▶ Problem statement:
When you reproduce the data, keep every word exactly as it stands and leave the pictures out.

----- Information supplied

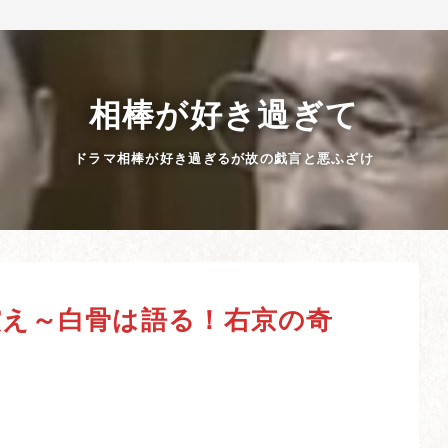
相棒が好き過ぎて
ドラマ相棒が好き過ぎるが故の戯言と悪ふざけ
償え～白骨は語る！右京の奇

----------

▶ Written solution:
相棒が好き過ぎて
ドラマ相棒が好き過ぎるが故の戯言と悪ふざけ
償え～白骨は語る！右京の奇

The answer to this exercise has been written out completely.